Theories about what led to the Salem Witch Trials include everything from a hallucinogenic fungus to mental disorders and economic conditions.
But now scientists may have settled the debate by identifying the sinister source of the Massachusetts “witch craze,” in which more than 200 people were tried and 19 executed by hanging 300 years ago.
A new study found that the invention of the printing press in the 15th century – which dramatically increased the spread of information – led to the spread of a book containing a detailed explanation of “demonology.”

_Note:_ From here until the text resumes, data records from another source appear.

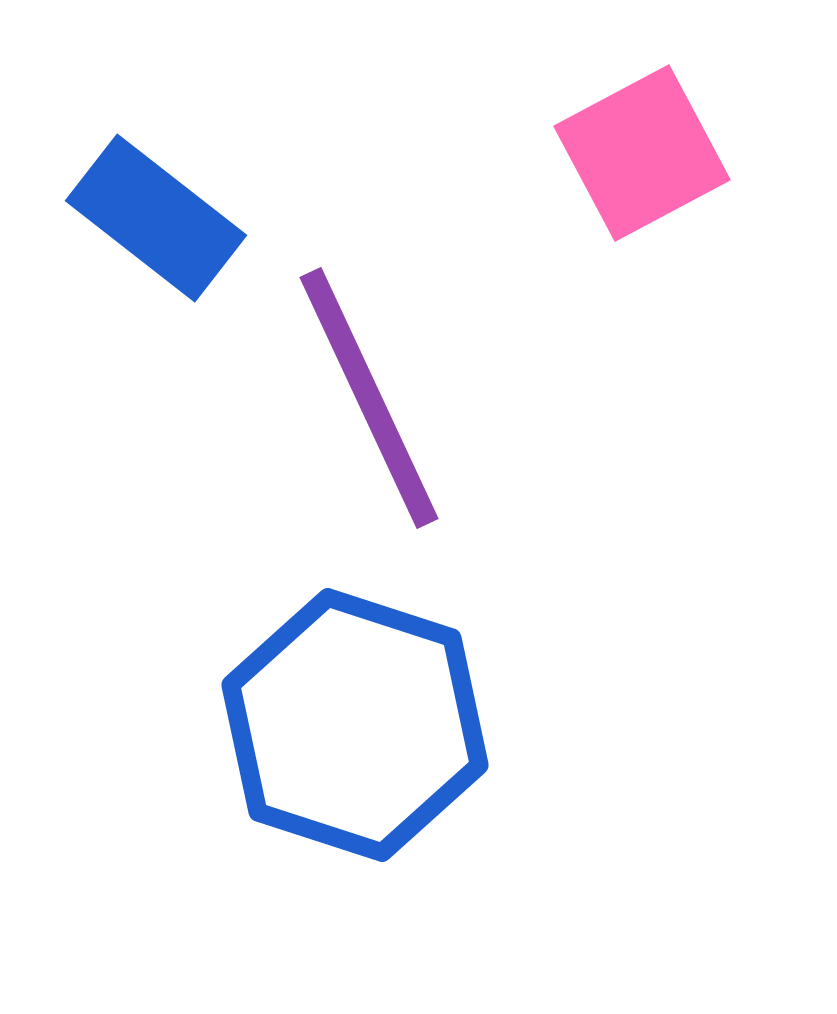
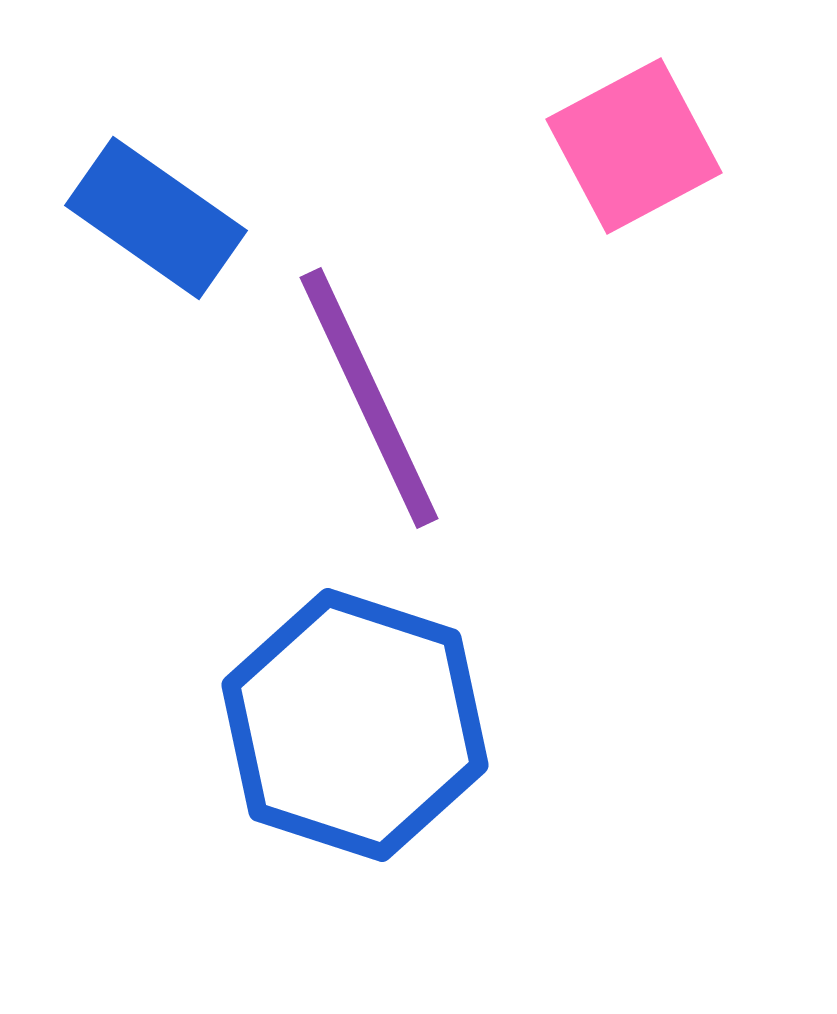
pink square: moved 8 px left, 7 px up
blue rectangle: rotated 3 degrees counterclockwise
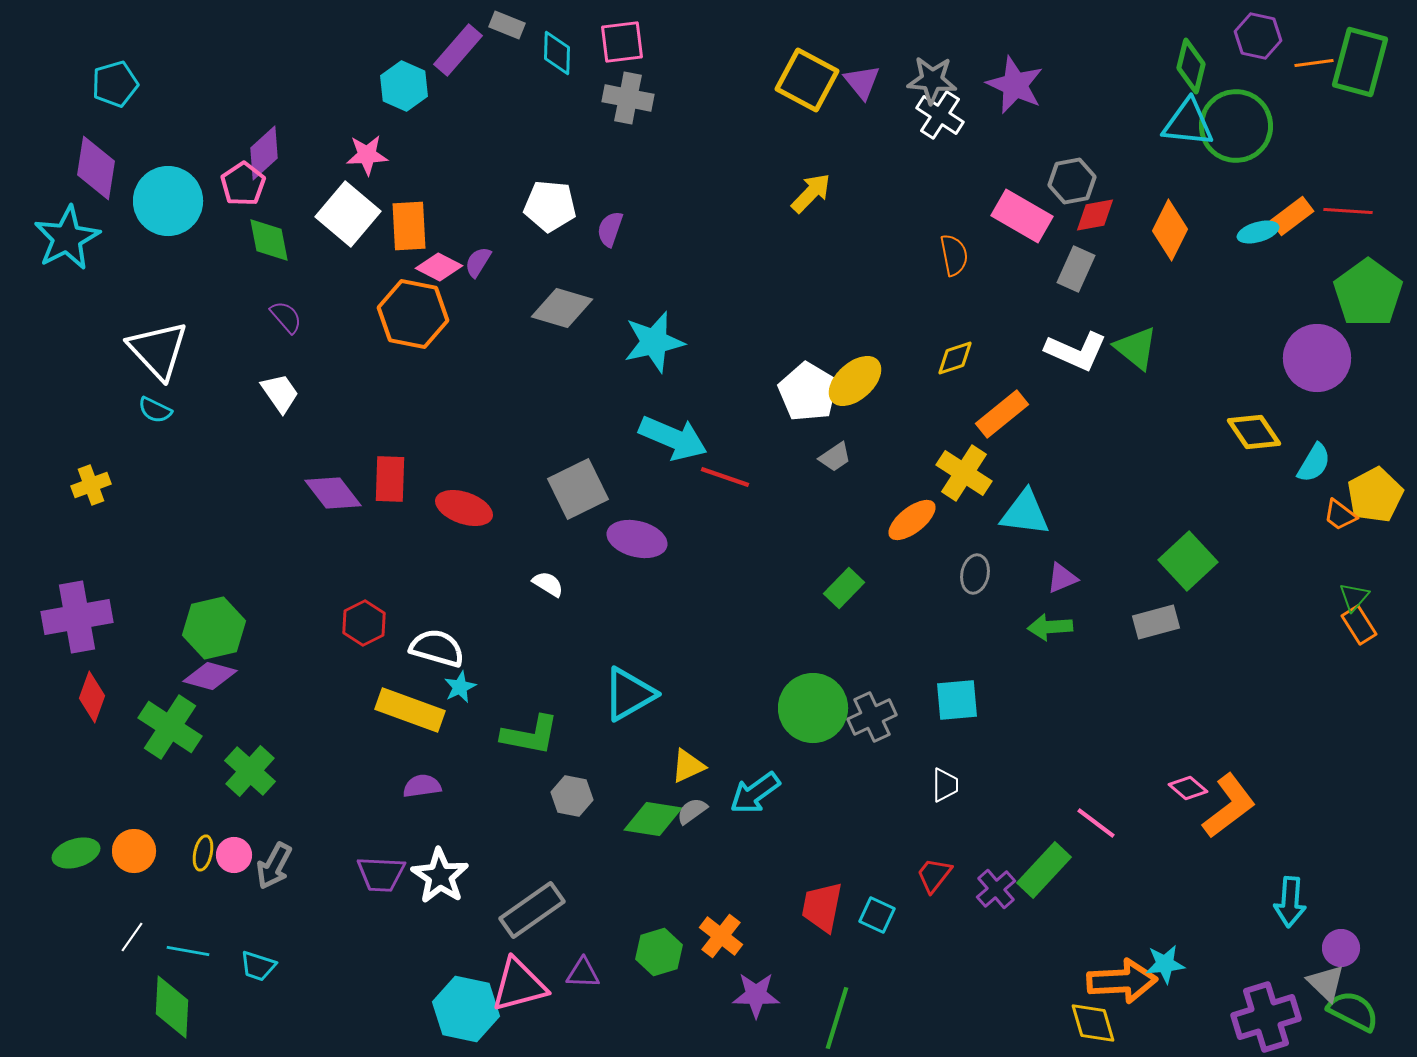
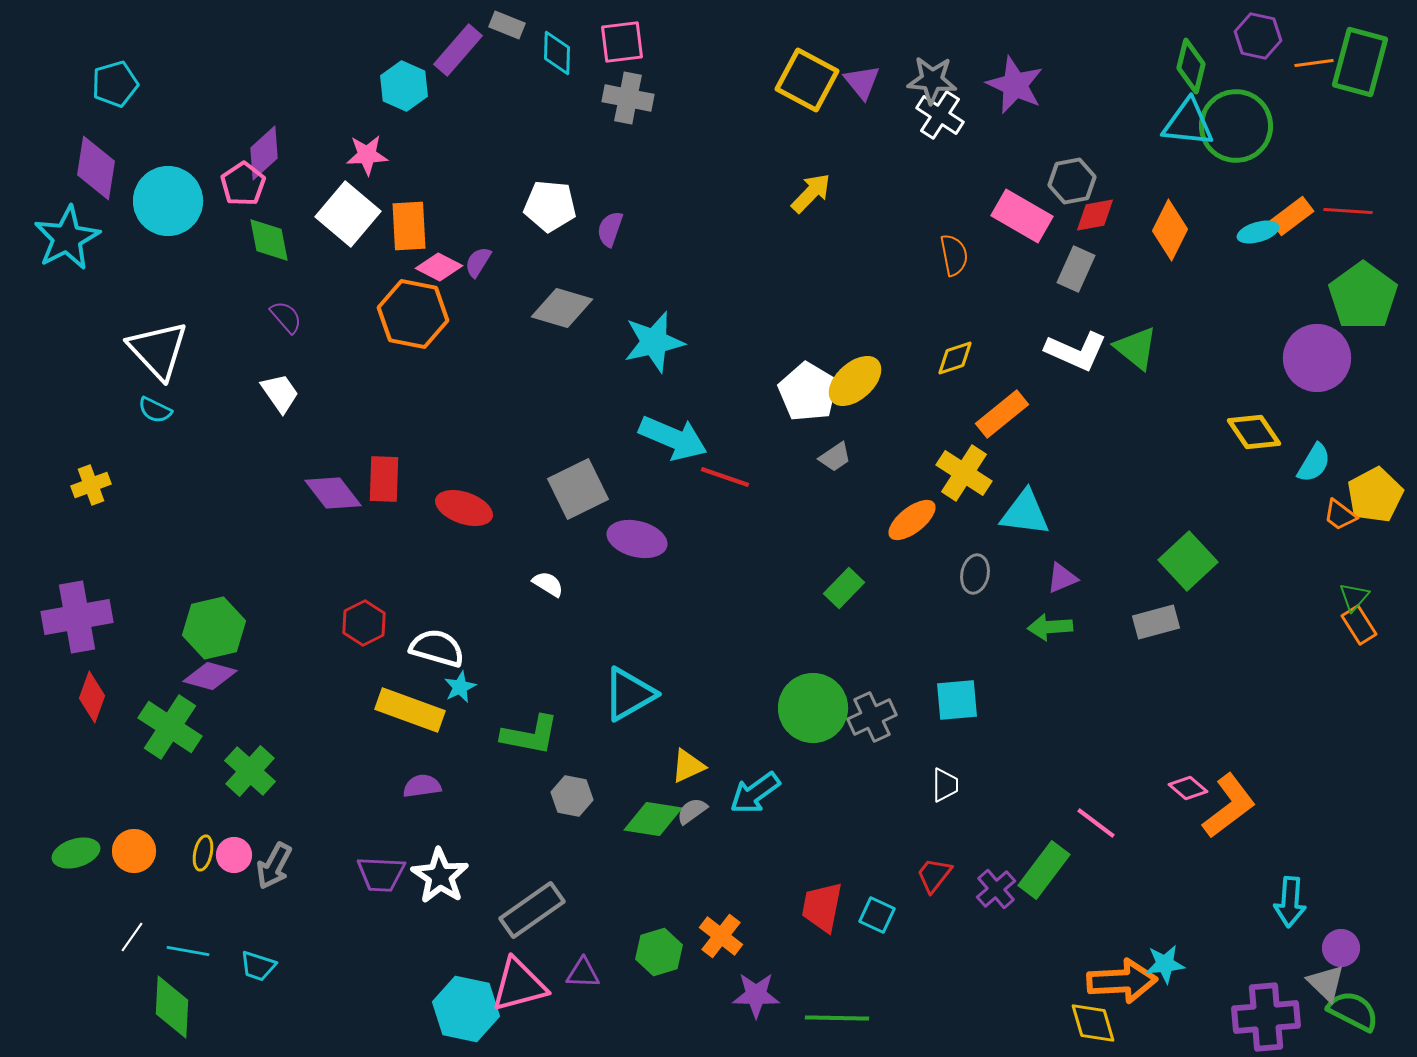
green pentagon at (1368, 293): moved 5 px left, 3 px down
red rectangle at (390, 479): moved 6 px left
green rectangle at (1044, 870): rotated 6 degrees counterclockwise
purple cross at (1266, 1017): rotated 12 degrees clockwise
green line at (837, 1018): rotated 74 degrees clockwise
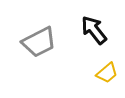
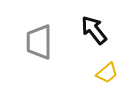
gray trapezoid: rotated 117 degrees clockwise
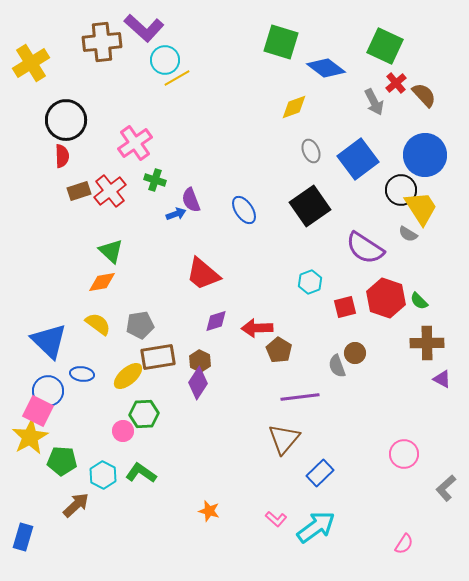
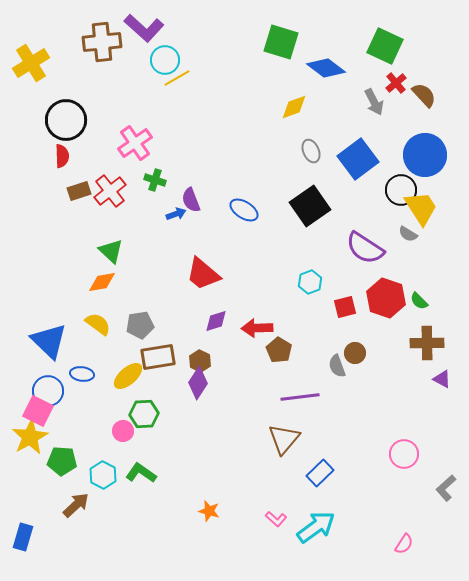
blue ellipse at (244, 210): rotated 24 degrees counterclockwise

The widely printed book Malleus Maleficarum – which translates to the Hammer of the Evildoers – depicted witchcraft as a ‘conspiratorial activity against divine society’ rather than benign ‘mischief by village sorceresses, pagans or ignorant peasants’.
This book also served as the first printed guide for witch hunters.
About 36 editions were printed in Germany between 1486 and 1669, leading to an outbreak of witch hunts across Europe.
Although the book never came to the US, its teachings traveled with colonists who settled in Massachusetts.
The Salem Witch Trials were a series of hangings and prosecutions from February 1692 and May 1693 in which nearly twenty convicted ‘witches’ were executed.
The researchers believe that Malleus Maleficarum’s message spread quickly through “ideational diffusion,” or “the adoption of new ideas, which prompt social actors to reinterpret the world and thus change their behavior.”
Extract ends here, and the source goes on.